Le chiffre d’affaires de Biolait a reculé de 11 % sur ces deux dernières années pour s’établir à 143 millions d’euros en 2024. Ce recul du chiffre d’affaires s’accompagne d’une baisse des volumes collectés. Le premier collecteur de lait bio en France (100 salariés), basé à Saffré, en Loire-Atlantique, a ainsi récolté 240 millions de litres de lait bio en 2024, contre 270 millions en 2023, auprès de ses 1 900 producteurs répartis dans 73 départements. Les causes de cette décollecte sont multiples : crise sanitaire de la FCO (fièvre catharrale ovine) dans l’est de la France, désertification, départs à la retraite non remplacés, arrêts de la production en raison de revenus insuffisants… Pour inverser la tendance, la dernière assemblée générale de Biolait, réunie en avril dernier, a voté des orientations majeures pour revaloriser de 10 % le prix du lait payé au producteur. L’objectif est de passer la barre des 500 euros, contre 485 euros en 2024, pour 1 000 litres de lait dès 2025.

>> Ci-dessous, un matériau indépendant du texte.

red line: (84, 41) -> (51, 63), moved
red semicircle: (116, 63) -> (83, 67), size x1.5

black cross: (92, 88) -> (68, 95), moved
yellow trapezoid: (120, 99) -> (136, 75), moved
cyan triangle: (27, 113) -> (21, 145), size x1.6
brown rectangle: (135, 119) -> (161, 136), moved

Réduire les coûts logistiques
Pour y parvenir, le groupement veut agir en tout premier lieu sur les coûts de collecte et de transport du lait auprès des 1 100 fermes adhérentes. Pour réduire ces coûts logistique, Biolait souhaite densifier ses tournées en imposant, par exemple, aux exploitations de livrer un volume minimum de lait et en intégrant de nouvelles fermes, sous réserve qu’elles s’inscrivent dans un schéma territorial cohérent. "Nous avons enregistré une soixantaine de demandes d’adhésions de producteurs lâchés par leur collecteur. Nous les examinons actuellement", indique Yves Sauvaget, vice-président de Biolait.

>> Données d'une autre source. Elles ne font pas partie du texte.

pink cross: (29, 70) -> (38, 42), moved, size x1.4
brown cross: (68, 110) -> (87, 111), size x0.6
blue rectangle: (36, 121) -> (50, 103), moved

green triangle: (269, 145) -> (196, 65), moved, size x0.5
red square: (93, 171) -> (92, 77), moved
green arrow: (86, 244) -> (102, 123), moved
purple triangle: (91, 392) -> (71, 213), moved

Élargir les débouchés commerciaux
Sur un an, Biolait a enregistré une hausse de 4 % des volumes vendus à ses trois partenaires commerciaux principaux, Auchan, Biocoop et Système U, parmi ses 100 clients. Dès 2025, la marque distributeur d’Auchan affichera le repère "Il Lait Là" garantissant l’origine Biolait et qui stimule les ventes auprès des consommateurs. De nouvelles actions commerciales sur les secteurs de la restauration hors domicile (RHD) ont, par ailleurs, permis de réduire le déclassement du lait bio de Biolait en conventionnel. "À moyen long terme, entre la baisse de production et la consommation qui repart à la hausse, nous entrevoyons en France un manque de lait bio, déjà constaté en Allemagne, au Royaume-Uni ou encore aux Etats-Unis. Cela va pousser les prix à la hausse et permettre de mieux rémunérer les producteurs", espère Maud Cloarec, vice-présidente de Biolait.

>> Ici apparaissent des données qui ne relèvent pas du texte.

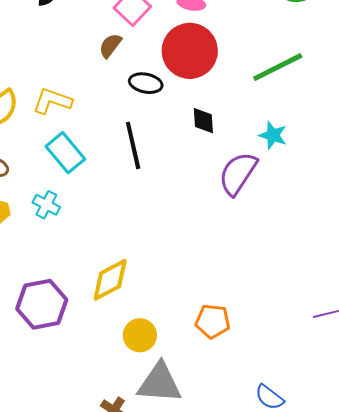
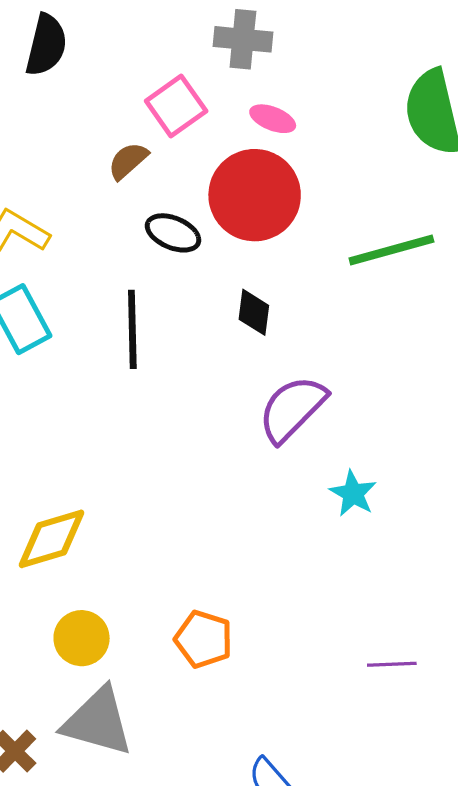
cyan star: (273, 135) -> (353, 493), moved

Enfin, Biolait a demandé au ministère de l’Agriculture d’ouvrir aux organisations de producteurs de lait bio les "programmes opérationnels" qui dispensent, via la PAC (politique agricole commune) des aides destinées à soutenir les investissements des producteurs. Celles-ci pourraient s'élever à huit millions d'euros.
Signe d’espoir, Biolait a attiré 43 nouveaux éleveurs, dont 20 % âgés de moins de 40 ans, sur l’année écoulée. Ces installations doivent contribuer à pérenniser le modèle de fermes autonomes, productives et écologiques portés par le groupement. Biolait génère 2 500 directs, soutenant ainsi l’économie locale, tout en participant à la souveraineté alimentaire de la France.